◆ Task brief:
Where does the string "Test" appear in the records? Copy each line that holds it.

◆ Provided data:
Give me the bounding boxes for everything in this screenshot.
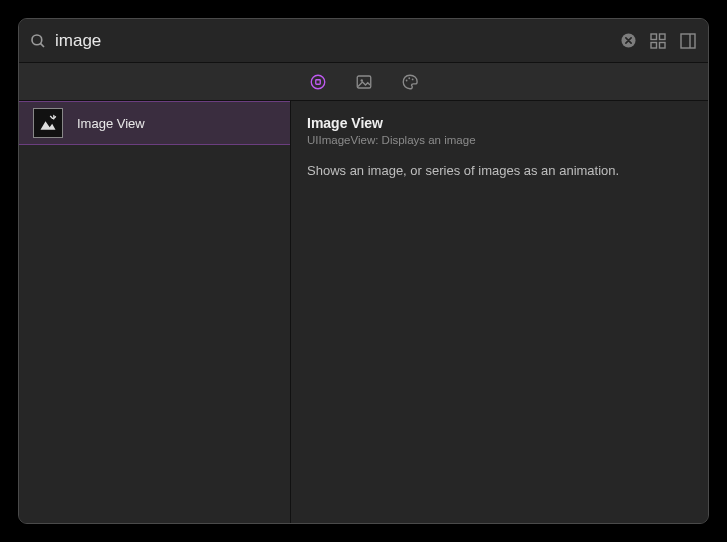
svg-rect-4 — [660, 34, 666, 40]
svg-rect-7 — [681, 34, 695, 48]
svg-rect-10 — [315, 79, 320, 84]
library-tab-media[interactable] — [353, 71, 375, 93]
svg-rect-5 — [651, 42, 657, 48]
svg-rect-3 — [651, 34, 657, 40]
results-list: Image View — [19, 101, 291, 523]
detail-description: Shows an image, or series of images as a… — [307, 162, 692, 180]
detail-title: Image View — [307, 115, 692, 131]
svg-point-0 — [32, 35, 42, 45]
detail-view-icon[interactable] — [680, 33, 696, 49]
search-bar — [19, 19, 708, 63]
result-row-image-view[interactable]: Image View — [19, 101, 290, 145]
search-input[interactable] — [55, 31, 621, 51]
library-filter-bar — [19, 63, 708, 101]
search-controls — [621, 33, 696, 49]
detail-pane: Image View UIImageView: Displays an imag… — [291, 101, 708, 523]
search-icon — [29, 32, 47, 50]
svg-point-9 — [311, 75, 325, 89]
grid-view-icon[interactable] — [650, 33, 666, 49]
library-tab-colors[interactable] — [399, 71, 421, 93]
library-body: Image View Image View UIImageView: Displ… — [19, 101, 708, 523]
clear-search-icon[interactable] — [621, 33, 636, 48]
detail-subtitle: UIImageView: Displays an image — [307, 134, 692, 146]
svg-line-1 — [40, 43, 44, 47]
image-view-icon — [33, 108, 63, 138]
svg-rect-11 — [357, 76, 371, 88]
svg-rect-6 — [660, 42, 666, 48]
object-library-window: Image View Image View UIImageView: Displ… — [18, 18, 709, 524]
svg-point-14 — [408, 77, 410, 79]
library-tab-objects[interactable] — [307, 71, 329, 93]
result-row-label: Image View — [77, 116, 145, 131]
svg-point-13 — [405, 79, 407, 81]
svg-point-15 — [411, 78, 413, 80]
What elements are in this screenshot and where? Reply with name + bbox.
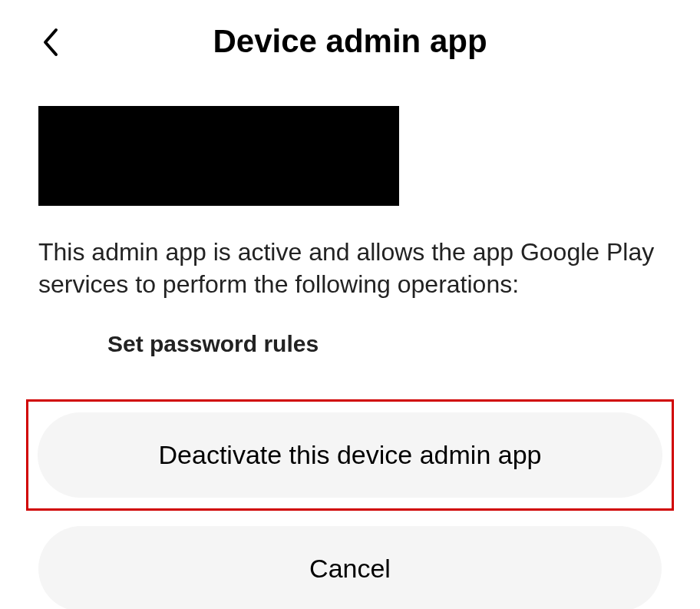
- back-icon[interactable]: [42, 27, 61, 58]
- cancel-button-wrap: Cancel: [38, 526, 662, 609]
- deactivate-button[interactable]: Deactivate this device admin app: [38, 412, 662, 498]
- page-title: Device admin app: [31, 23, 669, 60]
- operation-item: Set password rules: [38, 331, 662, 357]
- content-area: This admin app is active and allows the …: [0, 106, 700, 609]
- admin-description: This admin app is active and allows the …: [38, 237, 662, 300]
- cancel-button[interactable]: Cancel: [38, 526, 662, 609]
- header: Device admin app: [0, 0, 700, 75]
- app-icon-redacted: [38, 106, 399, 206]
- highlight-box: Deactivate this device admin app: [26, 399, 674, 511]
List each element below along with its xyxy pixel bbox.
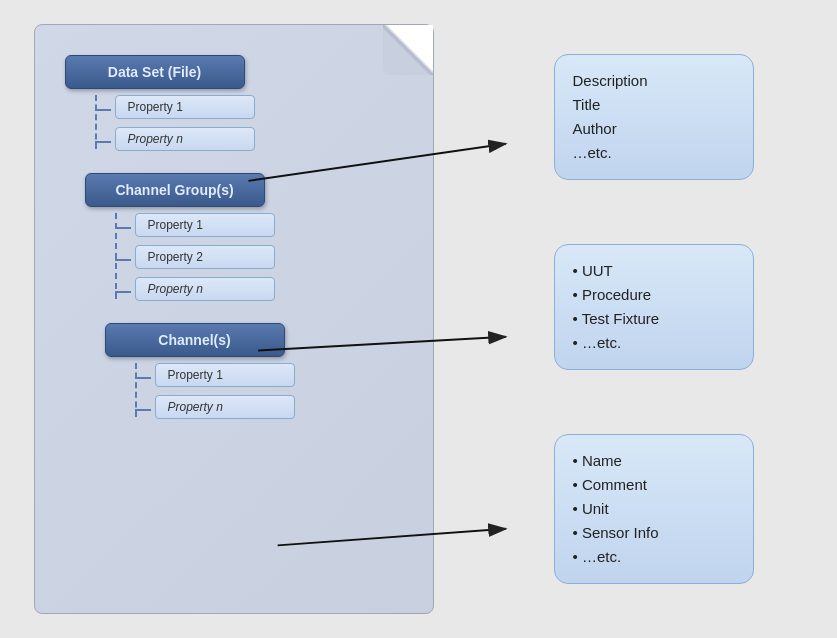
document-shape: Data Set (File) Property 1 Property n <box>34 24 434 614</box>
dataset-header: Data Set (File) <box>65 55 245 89</box>
channelgroups-section: Channel Group(s) Property 1 Property 2 <box>85 173 413 313</box>
channels-property-1: Property 1 <box>155 363 295 387</box>
callout-line: Title <box>573 93 735 117</box>
callout-line: • Procedure <box>573 283 735 307</box>
channels-section: Channel(s) Property 1 Property n <box>105 323 413 431</box>
channels-property-n: Property n <box>155 395 295 419</box>
callout-line: • UUT <box>573 259 735 283</box>
callout-area: Description Title Author …etc. • UUT • P… <box>494 24 804 634</box>
dataset-property-n: Property n <box>115 127 255 151</box>
list-item: Property 2 <box>135 245 413 273</box>
channels-properties: Property 1 Property n <box>105 363 413 427</box>
tree: Data Set (File) Property 1 Property n <box>55 55 413 441</box>
channelgroups-property-1: Property 1 <box>135 213 275 237</box>
callout-channelgroups: • UUT • Procedure • Test Fixture • …etc. <box>554 244 754 370</box>
dataset-property-1: Property 1 <box>115 95 255 119</box>
list-item: Property n <box>135 277 413 305</box>
channelgroups-property-n: Property n <box>135 277 275 301</box>
dataset-properties: Property 1 Property n <box>65 95 413 159</box>
callout-line: Description <box>573 69 735 93</box>
callout-line: • …etc. <box>573 331 735 355</box>
dataset-section: Data Set (File) Property 1 Property n <box>65 55 413 163</box>
list-item: Property n <box>115 127 413 155</box>
callout-line: • Unit <box>573 497 735 521</box>
channelgroups-properties: Property 1 Property 2 Property n <box>85 213 413 309</box>
callout-line: • Sensor Info <box>573 521 735 545</box>
channelgroups-property-2: Property 2 <box>135 245 275 269</box>
channelgroups-header: Channel Group(s) <box>85 173 265 207</box>
list-item: Property 1 <box>135 213 413 241</box>
callout-line: • Test Fixture <box>573 307 735 331</box>
callout-line: • …etc. <box>573 545 735 569</box>
callout-line: • Name <box>573 449 735 473</box>
list-item: Property n <box>155 395 413 423</box>
callout-channels: • Name • Comment • Unit • Sensor Info • … <box>554 434 754 584</box>
callout-line: • Comment <box>573 473 735 497</box>
list-item: Property 1 <box>155 363 413 391</box>
callout-dataset: Description Title Author …etc. <box>554 54 754 180</box>
callout-line: …etc. <box>573 141 735 165</box>
full-diagram: Data Set (File) Property 1 Property n <box>34 24 804 634</box>
document-area: Data Set (File) Property 1 Property n <box>34 24 464 634</box>
callout-line: Author <box>573 117 735 141</box>
list-item: Property 1 <box>115 95 413 123</box>
channels-header: Channel(s) <box>105 323 285 357</box>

◆ Solution to this problem:
callout-channelgroups: • UUT • Procedure • Test Fixture • …etc. <box>554 244 754 370</box>
callout-line: • Test Fixture <box>573 307 735 331</box>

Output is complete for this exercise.